Впервые с начала войны Уинтерборн почувствовал себя почти счастливым. Вот это — люди. В них было что-то глубоко мужественное, какая-то большая чистота и притягательная сила, один их вид придал ему бодрости. Они побывали там, где никогда не бывали ни одна женщина и ни один слюнтяй, таким бы там не выдержать и часа. В отпускниках чувствовалось что-то отрешенное, как бы ставившее их вне времени и пространства, – Уинтерборну подумалось, что их можно принять и за римских легионеров, и за воинов Аустерлица, и даже за новых завоевателей империи.
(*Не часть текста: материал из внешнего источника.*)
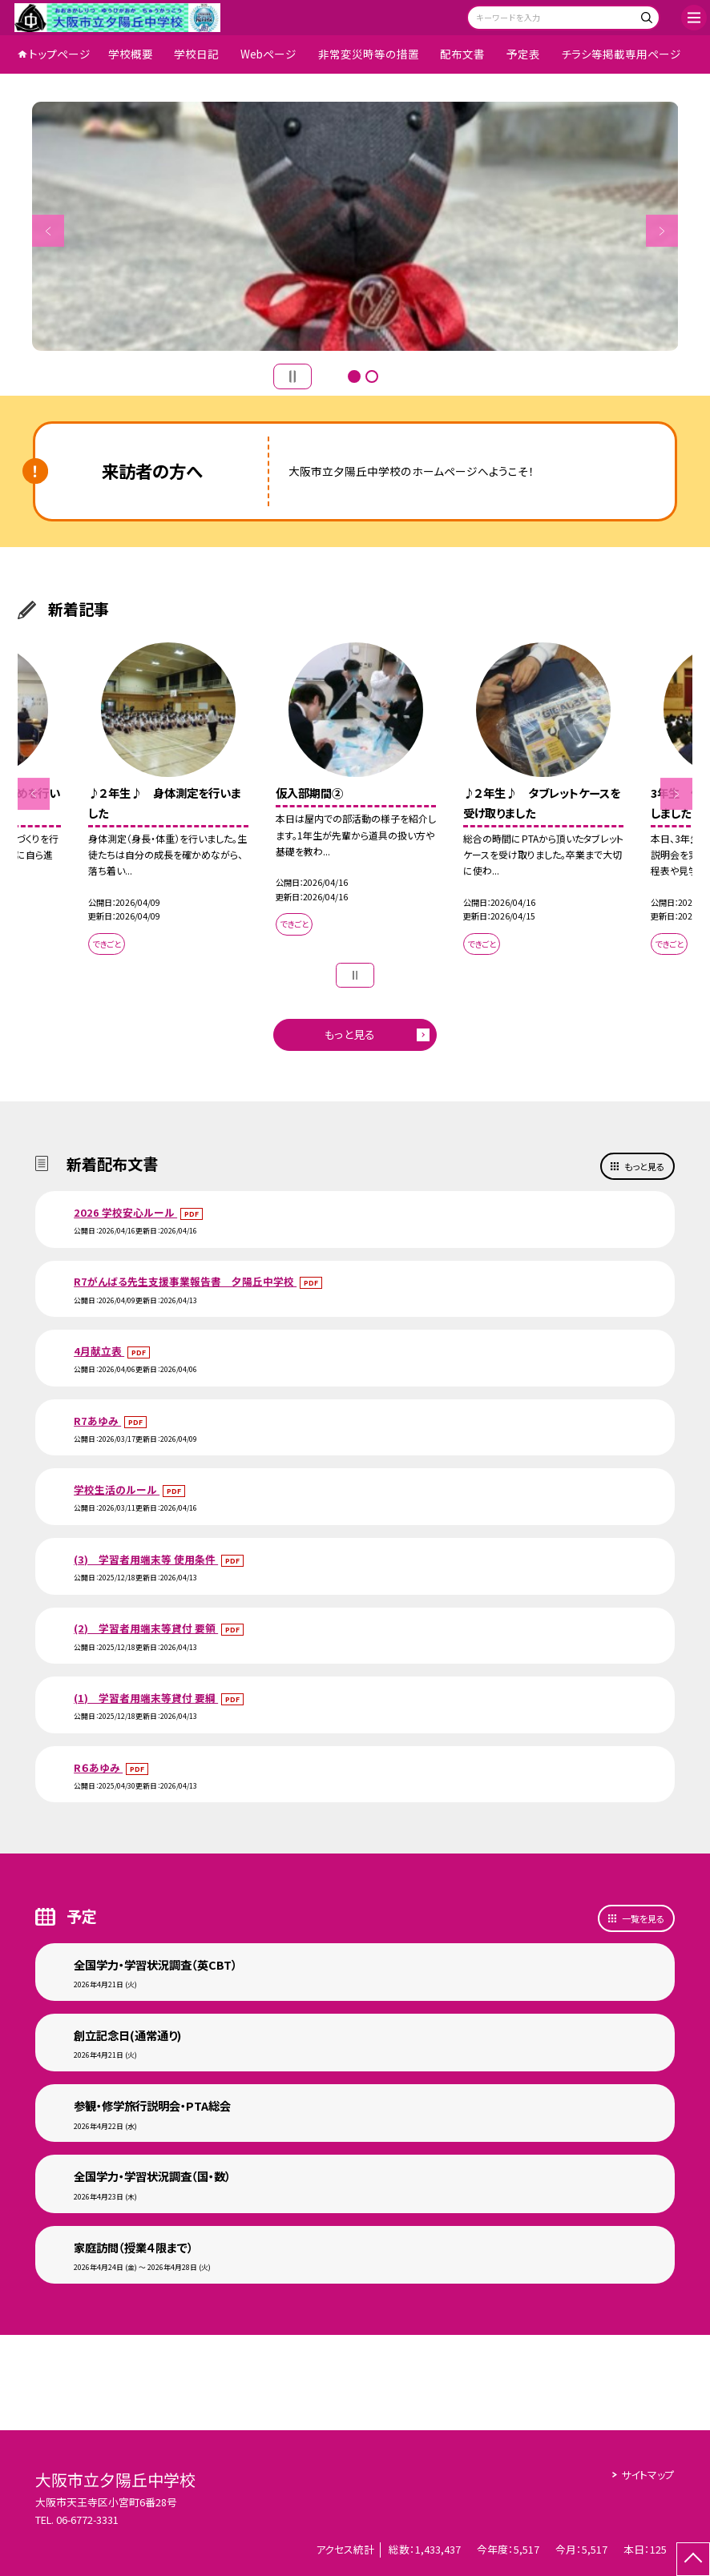  I want to click on Next [button], so click(662, 231).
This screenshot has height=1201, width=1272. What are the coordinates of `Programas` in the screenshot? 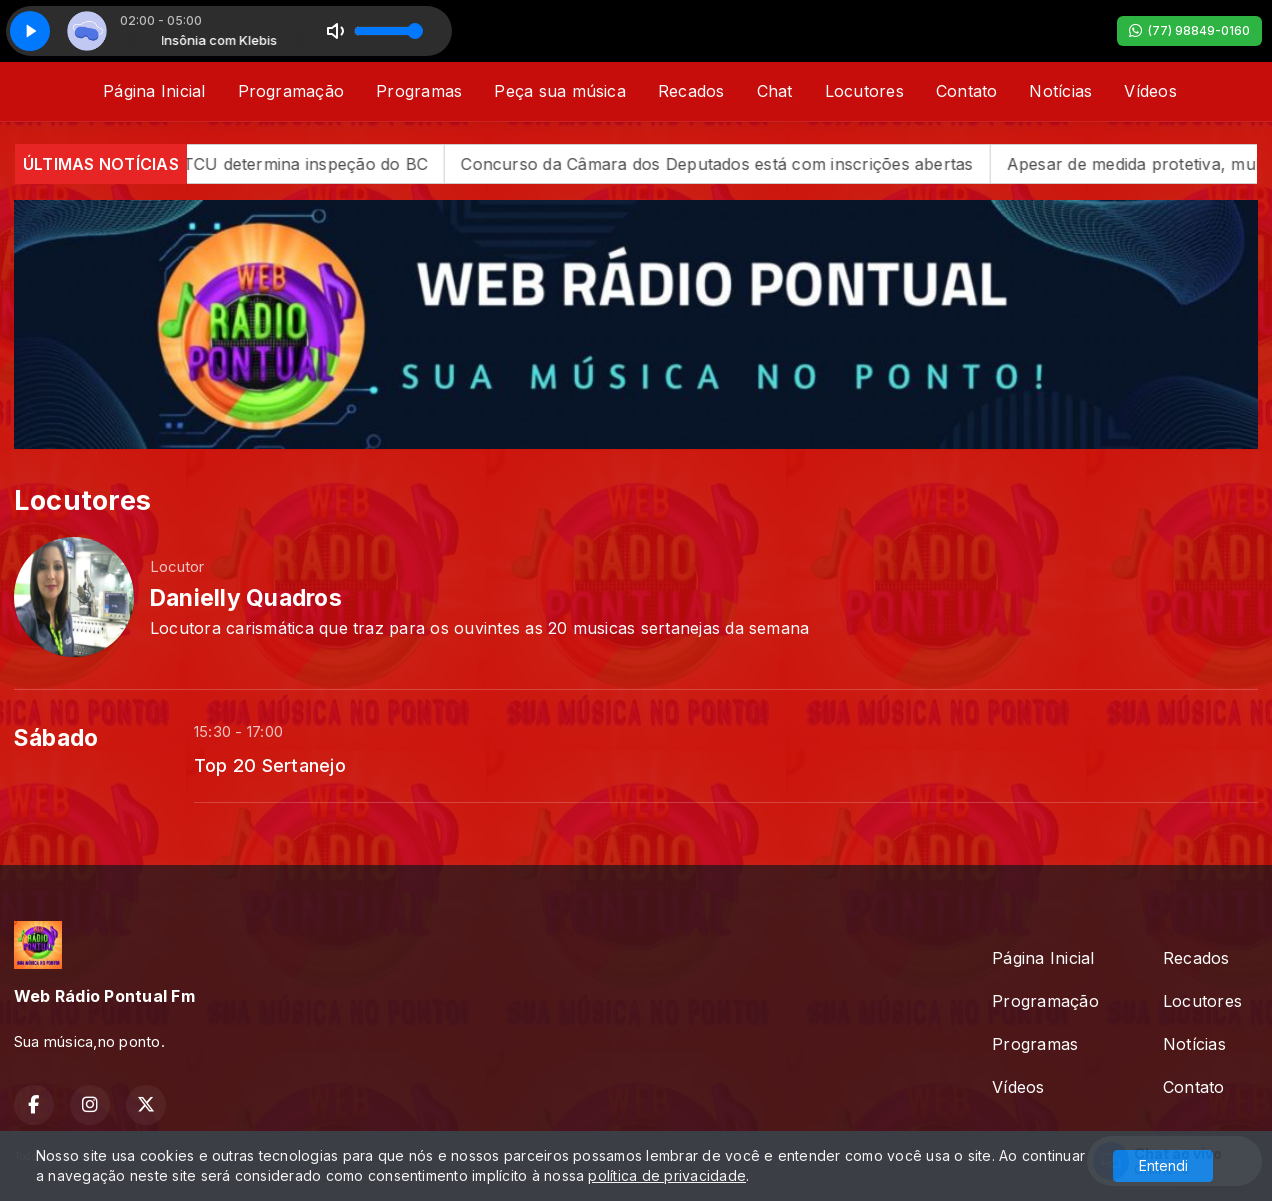 It's located at (419, 91).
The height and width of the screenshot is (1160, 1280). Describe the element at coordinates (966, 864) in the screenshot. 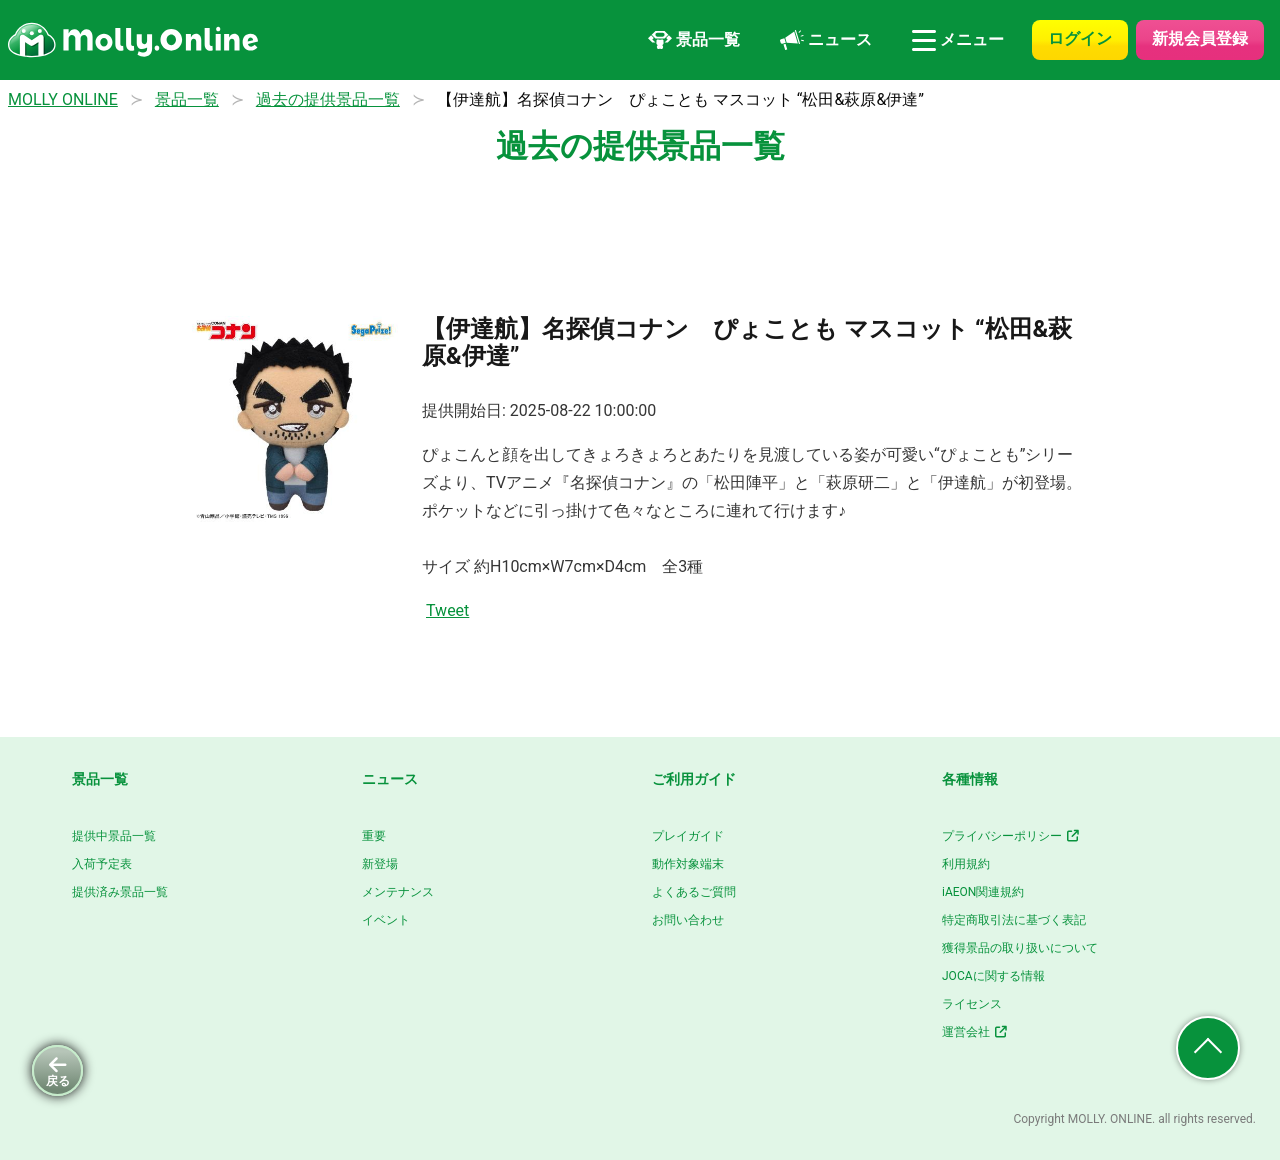 I see `利用規約` at that location. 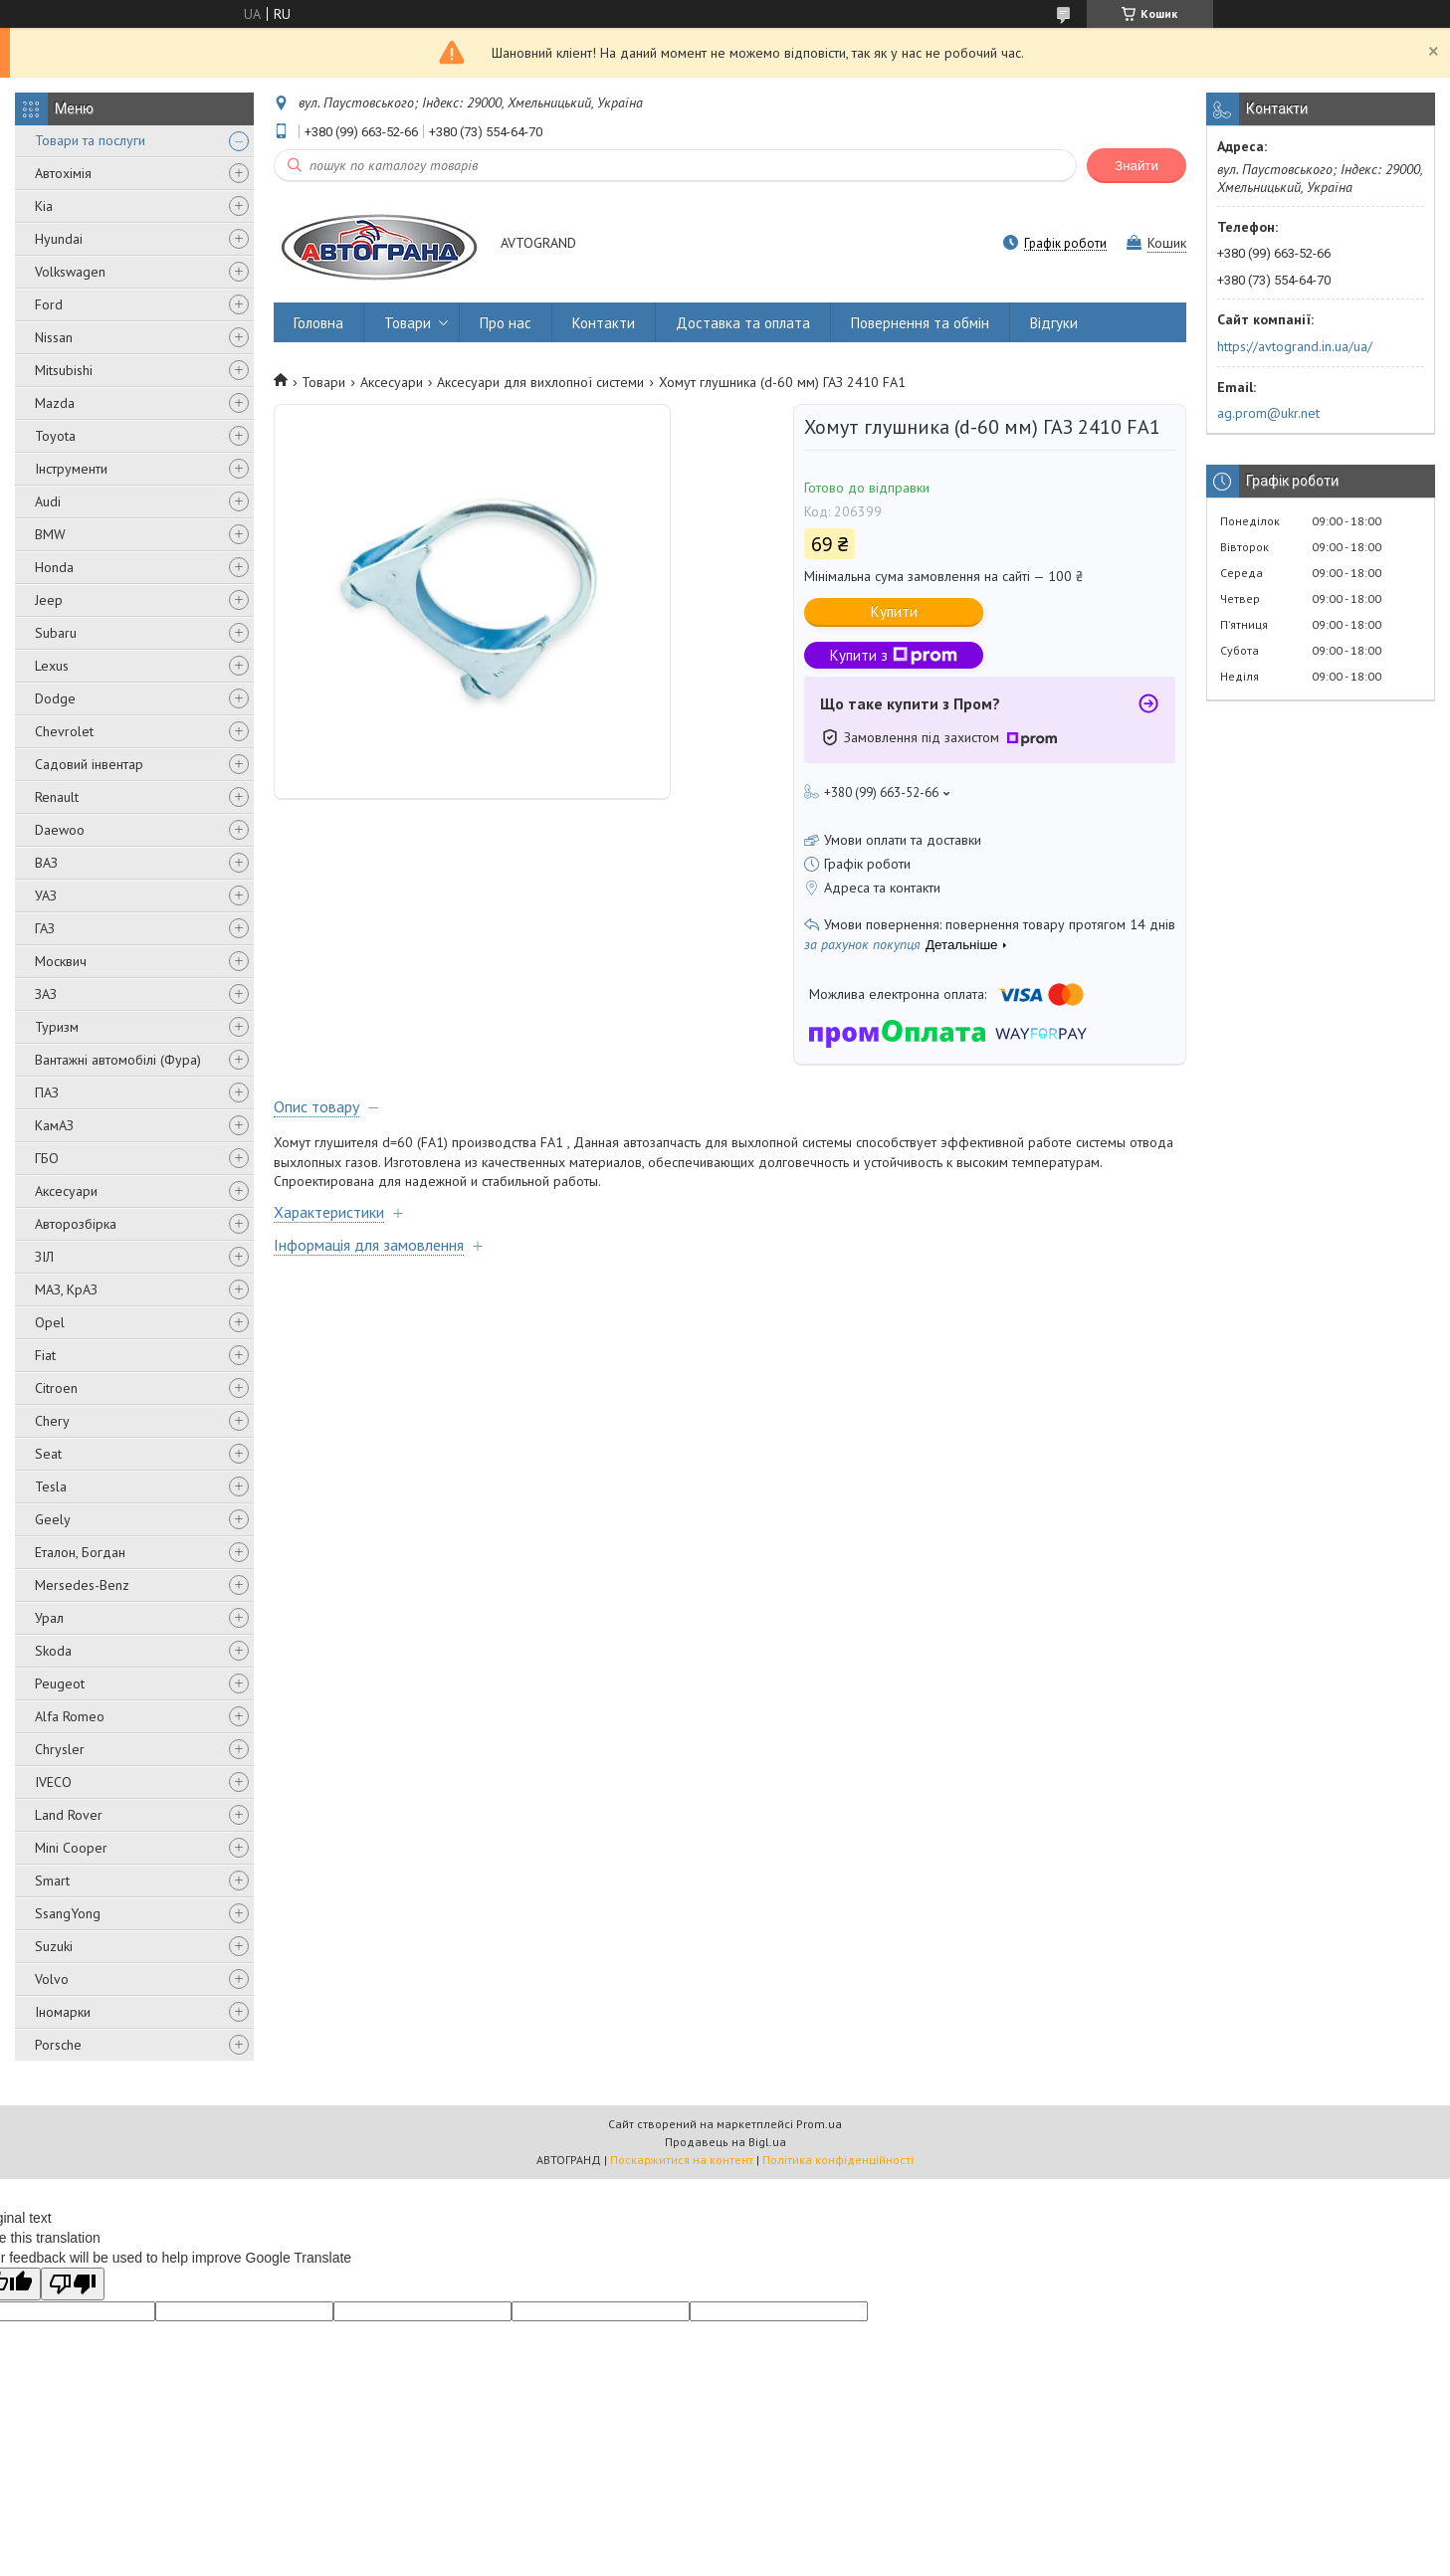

Было в их облике что-то варварское, но не зверское, какая-то непреклонность, но не жестокость, Под нелепой одеждой угадывались худощавые, но сильные и выносливые тела. Это были настоящие мужчины. Но ведь пройдет два, три месяца, – и, если только его не ранят и не убьют, он станет одним из них, точно таким же, как они! А сейчас просто совестно смотреть им в глаза, стыдно стоять перед ними этаким тыловым франтом.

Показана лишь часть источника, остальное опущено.